Heike Wilken: Wie schon bei den Präbiotika erwähnt, hat der Nitratstoffwechsel weiteren Einfluss auf die Entzündung und die Bakterien. Mit der Nahrung aufgenommenes Nitrat wird im Dünndarm aufgenommen und zum großen Teil über die Nieren wieder ausgeschieden, aber auch zum Teil von Speicheldrüsen konzentriert wieder in den Speichel abgegeben. Durch Bakterien, die sich auf dem hinteren Drittel der Zunge befinden, wird das Nitrat zu Nitrit umgewandelt und dann verschluckt. Beim Kontakt mit Magensäure wird dann das Nitrit zu Stickstoffmonoxid umgewandelt und wieder aufgenommen. Stickstoffmonoxid zeigt eine gesundheitlich positive Wirkung, wie Senkung des Blutdrucks, Erhalt der Gefäßgesundheit, Verhinderung von Thrombosen und auch eine Senkung von Entzündungen. Als Richtwert hat die Europäische Behörde für Lebensmittelsicherheit eine tägliche Verzehrmenge von 260 mg Nitrat bei einem Körpergewicht von 70 kg empfohlen.
Gibt es Supplemente (Mineralstoffe, Vitamine), die zur Vorbeugung oder auch begleitend sinnvoll sind?
Heike Wilken: Mikronährstoffe (Vitamine, Mineralien, Spurenelemente) sind die Grundlage für eine gesunde Funktion von Stoffwechsel und Immunsystem. Die Mehreinnahme von Mikronährstoffen ist mit einem geringeren Vorkommen von Parodontitis assoziiert. Dies gilt vor allem für Vitamin-C-haltiges Obst und Gemüse, wie Grapefruits, Orangen, Erdbeeren oder Kiwis. Vitamin D wird kaum mit der Ernährung aufgenommen und kann durch Sonnenlicht auf der Haut gebildet oder durch Vitamin-D-Präparate zugeführt werden. Vegetarier und Veganer sollten Vitamin B12 supplementieren, da ein Vitamin-B12-Mangel auch mit Parodontitis assoziiert ist. Nüsse und Samen enthalten eine Menge an Mineralien sowie an antientzündlichen Fetten. Im Hinblick auf Parodontitis ist auch auf die ausreichende Versorgung mit Magnesium zu achten. Klinische Studien zeigen einen entzündungsreduzierenden Effekt auf das Parodont durch mikronährstoffhaltige Kost, zum Beispiel durch Blaubeeren, Beerenpräparate, Grapefruits oder Kurkuma.
Spielt es eine Rolle, ob Omega-3-Fettsäuren aus Fisch oder aus Algen gewonnen werden?
Heike Wilken: Omega-3-Fettsäuren sind lebensnotwendig. Sie spielen eine wichtige Rolle für die Produktion von Hormonen, die Vermeidung von Entzündungen und Bildung körpereigener Abwehrzellen.

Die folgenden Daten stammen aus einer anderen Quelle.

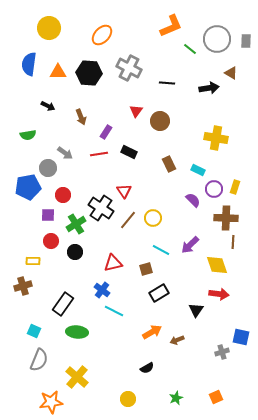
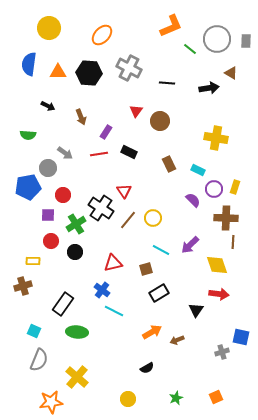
green semicircle at (28, 135): rotated 14 degrees clockwise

Außerdem unterstützen sie die Herz- sowie Gefäßgesundheit und sind wichtig für die Sehkraft. Eine zu geringe Aufnahme dieser Fettsäuren kann daher zu körperlichen und geistigen Beeinträchtigungen führen. Spricht man von Omega-3, so umfasst dies die drei folgenden Fettsäuren: Alpha-Linolensäure (ALA), Docosahexaensäure (DHA) und Eicosapentaensäure (EPA). ALA zählt zu den essenziellen Fettsäuren und muss daher mit der Nahrung aufgenommen werden. Aus dieser Fettsäure können die langkettigen Omega-3-Fettsäuren DHA und EPA hergestellt werden, allerdings liegt die Umwandlungsrate lediglich bei 5–10 %. Daher ist auch eine Aufnahme von DHA sowie EPA über die Nahrung enorm wichtig. ALA findet sich in verschiedenen pflanzlichen Ölen wie Raps-, Walnuss- und Leinöl. DHA und EPA kommen hauptsächlich in fettreichen Kaltwasserfischen bzw. Algen vor. Allerdings hat der Umweg über den Fisch einige entscheidende Nachteile. Was viele nicht wissen: Auch bei Fischen kann der Omega-3-Gehalt je nach Fischart, Aqua-Kultur oder Wildfang enorm schwanken. Lediglich die fettreichen Kaltwasserfische wie beispielsweise Lachs oder Thunfisch besitzen einen hohen Gehalt an Omega-3-Fettsäuren. Das Problem dabei ist die Überfischung der Meere sowie die dadurch entstehende Zerstörung der marinen Lebensräume. Im Gegensatz dazu wird die Alge in einer kontrollierten Umgebung (meist in geschlossenen Systemen) gezüchtet und ist daher frei von sämtlichen Umwelteinflüssen wie beispielsweise Schwermetallen und Mikroplastik. Die Algen werden ressourcenschonend abgeerntet und im Anschluss daran das Algen-Öl gewonnen. Aus gesundheitlicher Sicht sind Algen zur Versorgung mit Omega-3-Fettsäuren ein optimaler Ersatz. Dadurch werden die Fischbestände in den Ozeanen geschont; dies dient auch dem Wohlergehen vieler Unterwassertiere.